There are eight conditions that could make vitamin D deficiency more likely

1.Growing Older

Bone mass and density are both added to and lost during aging. A person’s bone density will rise before the age of 25 and then level off between the ages of 25 and 50. However, bone resorption (also known as breakdown) accelerates beyond age 50, so older people need to ensure they get enough calcium and vitamin D to maintain strong bones.

Inadequate consumption of these nutrients may lead to skeletal consequences, including decreased calcium absorption, which raises the risk of falls and accidents. Older adults are less likely to acquire the necessary amount of sun exposure, which affects their ability to produce and metabolize vitamin D. In this instance, elderly persons may benefit from low-dose vitamin D supplementation (around 25 micrograms per day), according to research published in Endocrine in 2022.

2.Osteopenia and Osteoporosis

As you age, your body continually breaks down and rebuilds new bones. According to the Centers for Disease Control and Prevention, osteoporosis is a condition where your bones are too brittle and weak, increasing your risk of fractures. If your body is unable to keep up with the development of new bone, you run the higher risk of developing osteoporosis. The loss of bone mineral density, or osteopenia, weakens bones but to a lesser extent than osteoporosis.

“Vitamin D is popular for supporting our bone health and can be used to help treat bone conditions like osteoporosis and osteopenia,” says Chaudhry. “It plays a crucial role in keeping a homeostatic balance of important structural minerals, calcium and phosphorus.”

3. Illnesses of the Nervous System

According to a review published in Biomedicine & Pharmacotherapy in 2023, vitamin D functions in the body as a neurosteroid, which is necessary for brain development and function. There is a link between low vitamin D levels and a higher chance of neurological conditions such multiple sclerosis, Parkinson’s, Alzheimer’s, and epilepsy.

4. Disorders of Malabsorption

A 2015 study published in the Journal of Digestive Diseases points out that severe vitamin D insufficiency can also be a consequence of some malabsorption illnesses, including but not limited to cystic fibrosis, celiac disease, short bowel syndrome, and inflammatory bowel disease. Certain nutrients are more difficult to digest and absorb under certain circumstances. Because of this, individuals with malabsorption diseases might need to take supplements in order to obtain enough vitamin D and avoid developing other conditions linked to deficiencies.
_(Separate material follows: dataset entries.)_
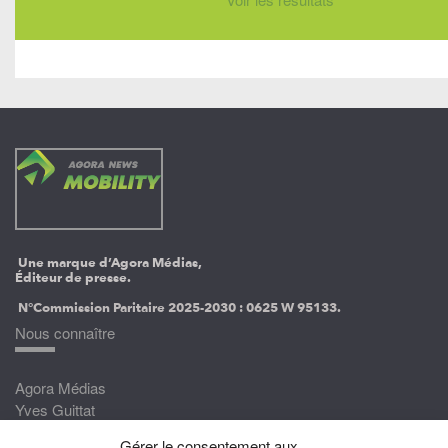
Une marque d’Agora Médias,
Éditeur de presse.
N°Commission Paritaire 2025-2030 :
0625 W 95133.
Nous connaître
Agora Médias
Yves Guittat
Gérer le consentement aux
Nous rejoindre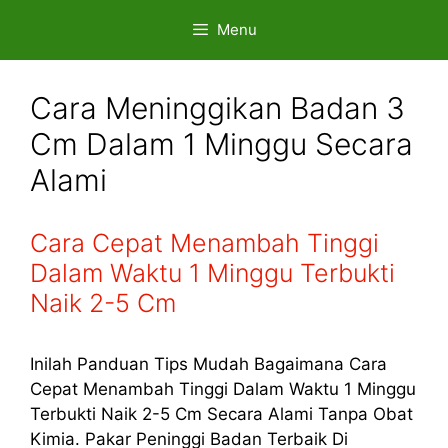
Skip
Menu
to
content
Cara Meninggikan Badan 3
Cm Dalam 1 Minggu Secara
Alami
Cara Cepat Menambah Tinggi
Dalam Waktu 1 Minggu Terbukti
Naik 2-5 Cm
Inilah Panduan Tips Mudah Bagaimana Cara
Cepat Menambah Tinggi Dalam Waktu 1 Minggu
Terbukti Naik 2-5 Cm Secara Alami Tanpa Obat
Kimia. Pakar Peninggi Badan Terbaik Di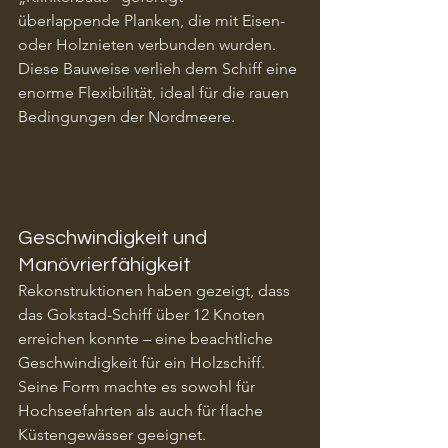
überlappende Planken, die mit Eisen- 
oder Holznieten verbunden wurden. 
Diese Bauweise verlieh dem Schiff eine 
enorme Flexibilität, ideal für die rauen 
Bedingungen der Nordmeere.
Geschwindigkeit und 
Manövrierfähigkeit
Rekonstruktionen haben gezeigt, dass 
das Gokstad-Schiff über 12 Knoten 
erreichen konnte – eine beachtliche 
Geschwindigkeit für ein Holzschiff. 
Seine Form machte es sowohl für 
Hochseefahrten als auch für flache 
Küstengewässer geeignet.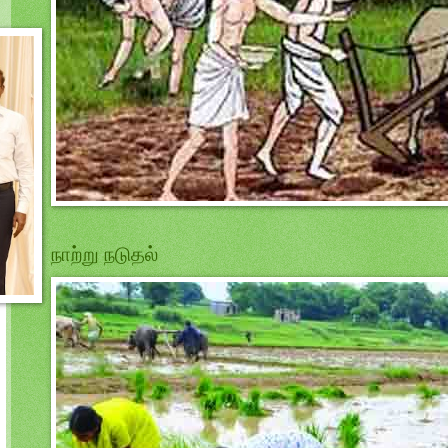
நாற்று நடுதல்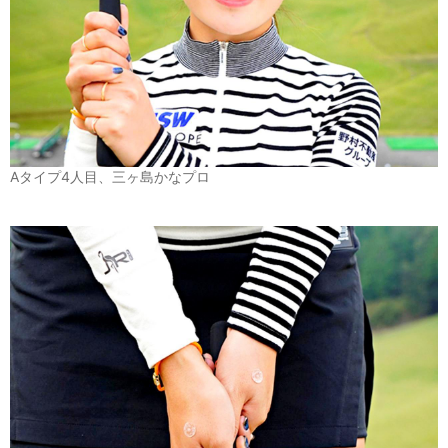
Aタイプ4人目、三ヶ島かなプロ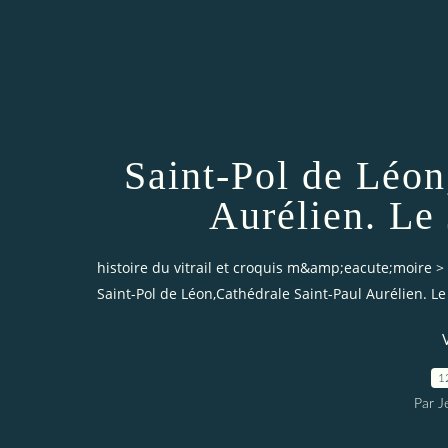
Saint-Pol de Léon
Aurélien. Le
histoire du vitrail et croquis m&amp;eacute;moire
>
Saint-Pol de Léon,Cathédrale Saint-Paul Aurélien. L
1
Par J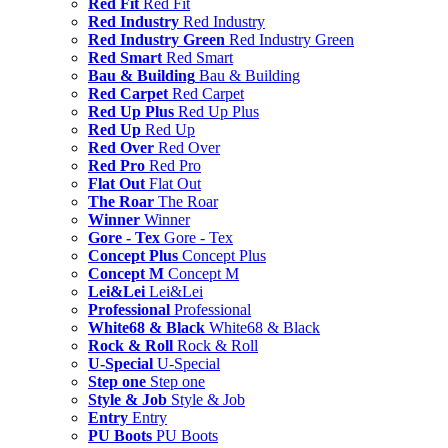
Red Fit
Red Fit
Red Industry
Red Industry
Red Industry Green
Red Industry Green
Red Smart
Red Smart
Bau & Building
Bau & Building
Red Carpet
Red Carpet
Red Up Plus
Red Up Plus
Red Up
Red Up
Red Over
Red Over
Red Pro
Red Pro
Flat Out
Flat Out
The Roar
The Roar
Winner
Winner
Gore - Tex
Gore - Tex
Concept Plus
Concept Plus
Concept M
Concept M
Lei&Lei
Lei&Lei
Professional
Professional
White68 & Black
White68 & Black
Rock & Roll
Rock & Roll
U-Special
U-Special
Step one
Step one
Style & Job
Style & Job
Entry
Entry
PU Boots
PU Boots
5.Liver and Kidney Conditions

“It can result in a deficiency because kidney and liver disease reduce the enzymes needed to convert vitamin D into a form the body can use,” adds Barkyoumb.
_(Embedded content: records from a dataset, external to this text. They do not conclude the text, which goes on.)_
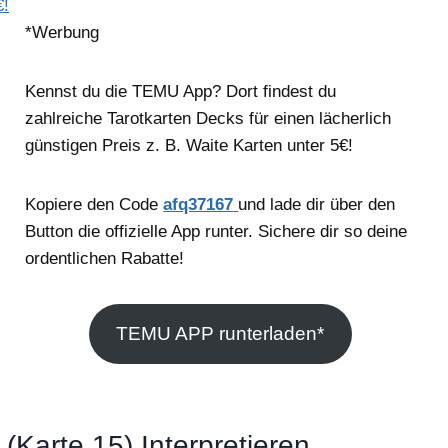
€!
*Werbung
Kennst du die TEMU App? Dort findest du
zahlreiche Tarotkarten Decks für einen lächerlich
günstigen Preis z. B. Waite Karten unter 5€!
Kopiere den Code
afq37167
und lade dir über den
Button die offizielle App runter. Sichere dir so deine
ordentlichen Rabatte!
TEMU APP runterladen*
(Karte 15) Interpretieren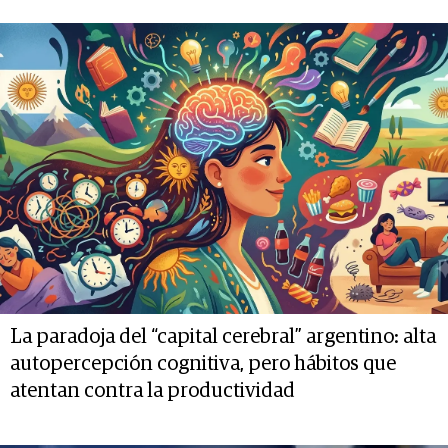
La paradoja del “capital cerebral” argentino: alta
autopercepción cognitiva, pero hábitos que
atentan contra la productividad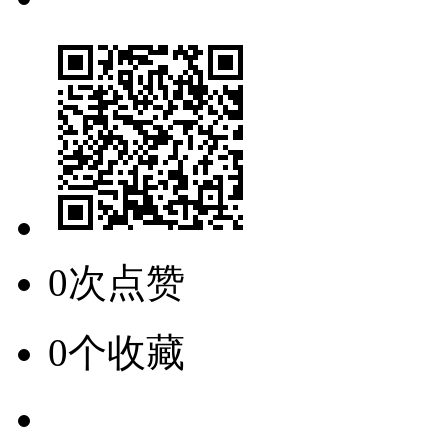
0次点赞
0个收藏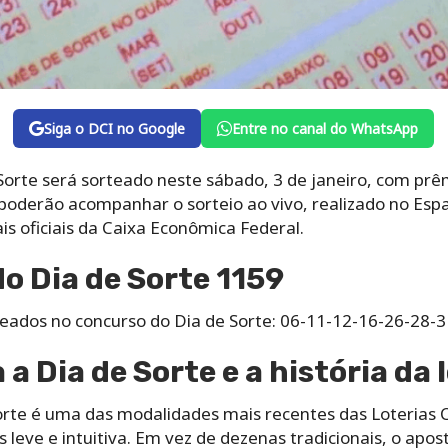
Siga o DCI no Google
Entre no canal do WhatsApp
Sorte será sorteado neste sábado, 3 de janeiro, com pr
poderão acompanhar o sorteio ao vivo, realizado no Espa
s oficiais da Caixa Econômica Federal.
do Dia de Sorte 1159
eados no concurso do Dia de Sorte: 06-11-12-16-26-28-3
 Dia de Sorte e a história da 
orte é uma das modalidades mais recentes das Loterias C
leve e intuitiva. Em vez de dezenas tradicionais, o apo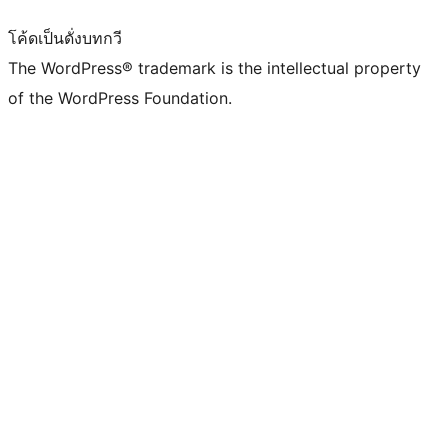
โค้ดเป็นดั่งบทกวี
The WordPress® trademark is the intellectual property
of the WordPress Foundation.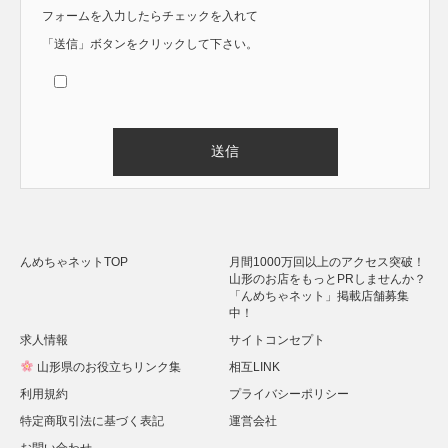
フォームを入力したらチェックを入れて
「送信」ボタンをクリックして下さい。
Alternative:
んめちゃネットTOP
月間1000万回以上のアクセス突破！
山形のお店をもっとPRしませんか？
「んめちゃネット」掲載店舗募集
中！
求人情報
サイトコンセプト
山形県のお役立ちリンク集
相互LINK
利用規約
プライバシーポリシー
特定商取引法に基づく表記
運営会社
お問い合わせ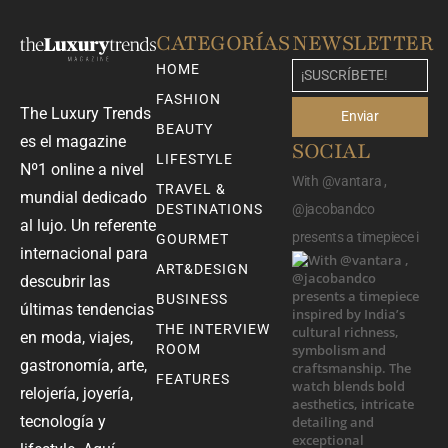
CATEGORÍAS
NEWSLETTER
HOME
FASHION
The Luxury Trends
Enviar
BEAUTY
es el magazine
SOCIAL
LIFESTYLE
Nº1 online a nivel
With @vantara ,
TRAVEL &
mundial dedicado
DESTINATIONS
@jacobandco
al lujo. Un referente
presents a timepiece i
GOURMET
internacional para
ART&DESIGN
descubrir las
BUSINESS
últimas tendencias
THE INTERVIEW
en moda, viajes,
ROOM
gastronomía, arte,
FEATURES
relojería, joyería,
tecnología y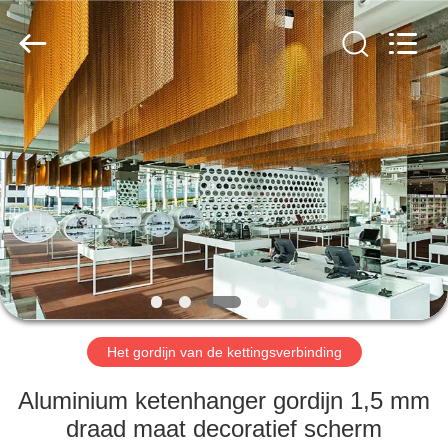
Anping
Yuntong
Metal
Wire
Mesh
Co.,Ltd.
All
Rights
HUIS
Reserved.
PRODUCTEN
ONGEVEER
ONS
FABRIEKSREIS
Het gordijn van de kettingsverbinding
KWALITEITSCONTROLE
Aluminium ketenhanger gordijn 1,5 mm
draad maat decoratief scherm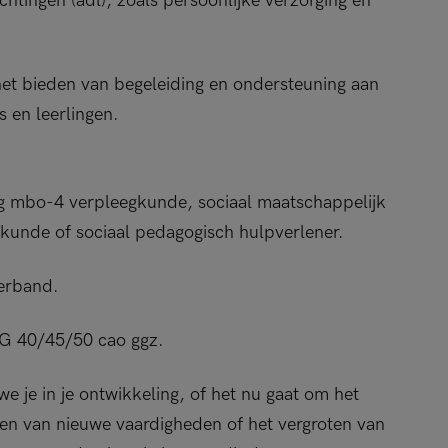
chtingen (adl), zoals persoonlijke verzorging en
 het bieden van begeleiding en ondersteuning aan
s en leerlingen.
ng mbo-4 verpleegkunde, sociaal maatschappelijk
gkunde of sociaal pedagogisch hulpverlener.
verband.
WG 40/45/50 cao ggz.
 je in je ontwikkeling, of het nu gaat om het
ren van nieuwe vaardigheden of het vergroten van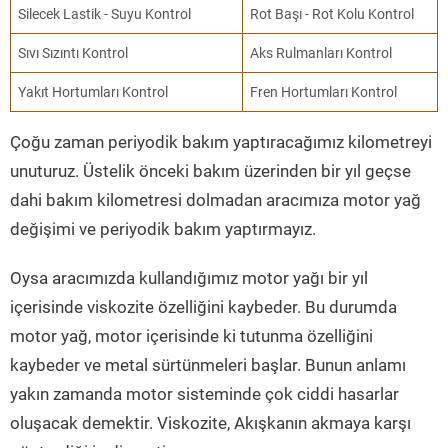
Silecek Lastik - Suyu Kontrol
Rot Başı - Rot Kolu Kontrol
Sıvı Sızıntı Kontrol
Aks Rulmanları Kontrol
Yakıt Hortumları Kontrol
Fren Hortumları Kontrol
Çoğu zaman periyodik bakım yaptıracağımız kilometreyi
unuturuz. Üstelik önceki bakım üzerinden bir yıl geçse
dahi bakım kilometresi dolmadan aracımıza motor yağ
değişimi ve periyodik bakım yaptırmayız.
Oysa aracımızda kullandığımız motor yağı bir yıl
içerisinde viskozite özelliğini kaybeder. Bu durumda
motor yağ, motor içerisinde ki tutunma özelliğini
kaybeder ve metal sürtünmeleri başlar. Bunun anlamı
yakın zamanda motor sisteminde çok ciddi hasarlar
oluşacak demektir. Viskozite, Akışkanın akmaya karşı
Low levels of serum vitamin D have been associated in research with the development of non-alcoholic fatty liver disease (NAFLD). According to a 2021 meta-analysis that was published in Frontiers of Pharmacology, vitamin D supplementation may be a useful tactic for those with non-alcoholic fatty liver disease (NAFLD).


Depressive and other mood disorders have been found to exhibit more symptoms in people with low vitamin D levels.A person’s diet can often be supplemented with foods high in vitamin D, time spent in nature, and supplements for mental health issues.
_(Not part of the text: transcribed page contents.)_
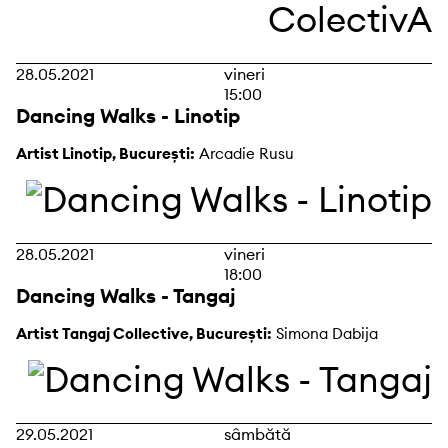
28.05.2021
vineri
15:00
Dancing Walks - Linotip
Artist Linotip, București:
Arcadie Rusu
28.05.2021
vineri
18:00
Dancing Walks - Tangaj
Artist Tangaj Collective, București:
Simona Dabija
29.05.2021
sâmbătă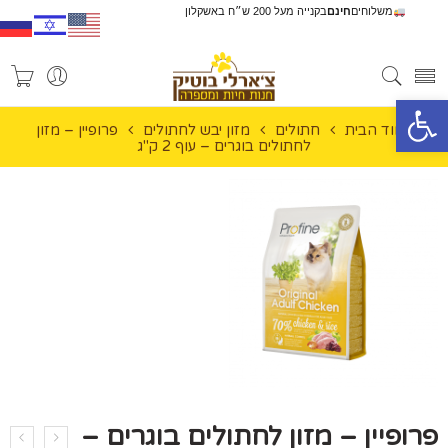
משלוחים
חינם
בקנייה מעל 200 ש״ח באשקלון
פתח סרגל נגישות
עמוד הבית
חתולים
מזון יבש לחתולים
פרופיין – מזון
לחתולים בוגרים – עוף 2 ק"ג
פרופיין – מזון לחתולים בוגרים –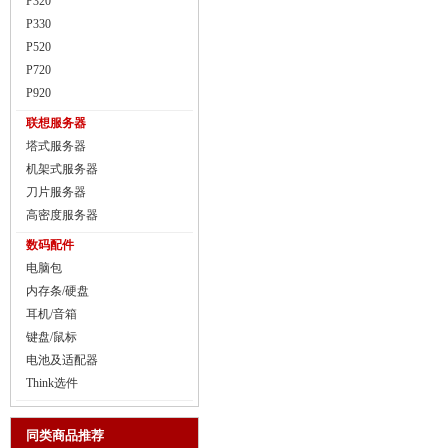
P320
P330
P520
P720
P920
联想服务器
塔式服务器
机架式服务器
刀片服务器
高密度服务器
数码配件
电脑包
内存条/硬盘
耳机/音箱
键盘/鼠标
电池及适配器
Think选件
同类商品推荐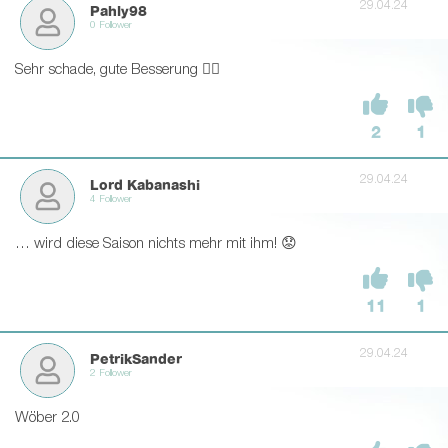
29.04.24
Pahly98
0 Follower
Sehr schade, gute Besserung 👍🏻
2
1
29.04.24
Lord Kabanashi
4 Follower
… wird diese Saison nichts mehr mit ihm! 😟
11
1
29.04.24
PetrikSander
2 Follower
Wöber 2.0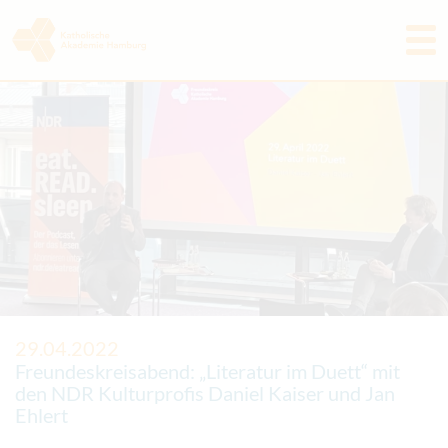
Programm
Akademie
Aktuelles & Rückblicke
Freunde & Förderer
Tagungshaus
Kontakt
29.04.2022
Freundeskreisabend: „Literatur im Duett“ mit
den NDR Kulturprofis Daniel Kaiser und Jan
Ehlert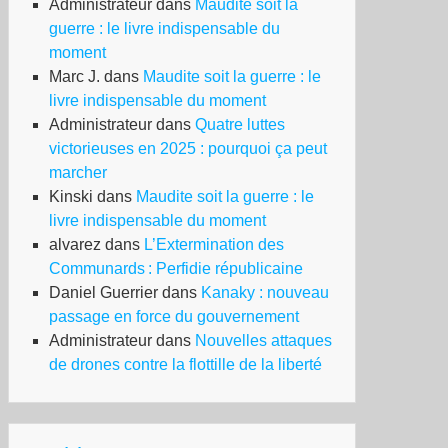
Administrateur
dans
Maudite soit la
guerre : le livre indispensable du
moment
Marc J.
dans
Maudite soit la guerre : le
livre indispensable du moment
Administrateur
dans
Quatre luttes
victorieuses en 2025 : pourquoi ça peut
marcher
Kinski
dans
Maudite soit la guerre : le
livre indispensable du moment
alvarez
dans
L’Extermination des
Communards : Perfidie républicaine
Daniel Guerrier
dans
Kanaky : nouveau
passage en force du gouvernement
Administrateur
dans
Nouvelles attaques
de drones contre la flottille de la liberté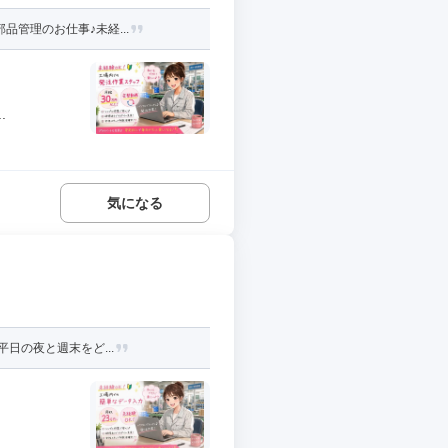
管理のお仕事♪未経...
.
気になる
日の夜と週末をど...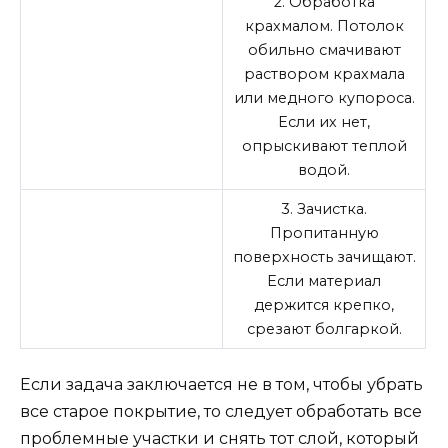
2. Обработка
крахмалом. Потолок
обильно смачивают
раствором крахмала
или медного купороса.
Если их нет,
опрыскивают теплой
водой.
3. Зачистка.
Пропитанную
поверхность зачищают.
Если материал
держится крепко,
срезают болгаркой.
Если задача заключается не в том, чтобы убрать
все старое покрытие, то следует обработать все
проблемные участки и снять тот слой, который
“Fetal vitamin D demands make it crucial for pregnant women to take in enough vitamin D,” says Jamie Adams, M.S., RD, LDN. “Repeated clinical research has demonstrated how vitamin D intake can improve fetal growth and development but also better health outcomes for moms. Vitamin D plays a crucial role in fetal development, bone health and immune function. Pregnant women often have increased demands for vitamin D to support the growing fetus and maintain their own health.”

According to a paper published in Current Opinion in Obstetrics and Gynecology in 2020, using vitamin D supplements may be a good idea while pregnant. In addition to lowering the chance of certain illnesses like small-for-gestational-age birth, preeclampsia, preterm delivery, and gestational diabetes, it can enhance fetal growth.


Even though a child’s bones are growing more quickly at an early age, rickets, a severe vitamin D shortage, can still cause sickness, according to the NIH. Soft and feeble bones may result from a child’s inadequate dietary intake of calcium, phosphorus, and vitamin D.